_WORK INSTRUCTIONS_
Skip the pictures. Copy all the rest of the records down exactly.
═══ RECORD EXTRACTS ═══
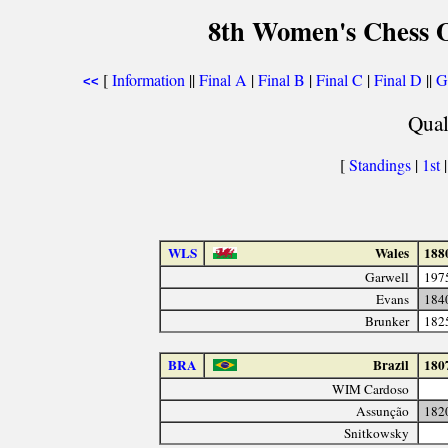
8th Women's Chess O
[
Information
||
Final A
|
Final B
|
Final C
|
Final D
||
G
<<
Qual
[
Standings
|
1st
WLS
Wales
188
Garwell
197
Evans
184
Brunker
182
BRA
Brazil
180
WIM Cardoso
Assunção
182
Snitkowsky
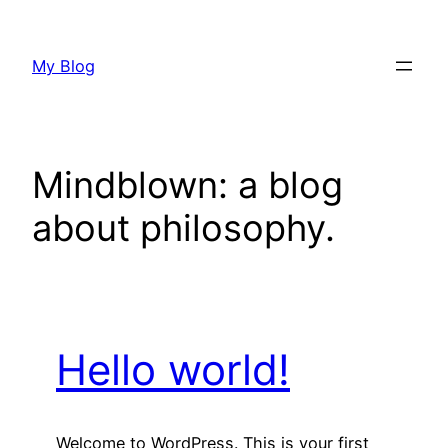
Skip
to
My Blog
content
Mindblown: a blog
about philosophy.
Hello world!
Welcome to WordPress. This is your first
═══
_RESPONSE TO THIS TASK_
8th Women's Chess O
[
Information
||
Final A
|
Final B
|
Final C
|
Final D
||
G
<<
Qual
[
Standings
|
1st
WLS
Wales
188
Garwell
197
Evans
184
Brunker
182
BRA
Brazil
180
WIM Cardoso
Assunção
182
Snitkowsky
Skip
to
My Blog
content
Mindblown: a blog
about philosophy.
Hello world!
Welcome to WordPress. This is your first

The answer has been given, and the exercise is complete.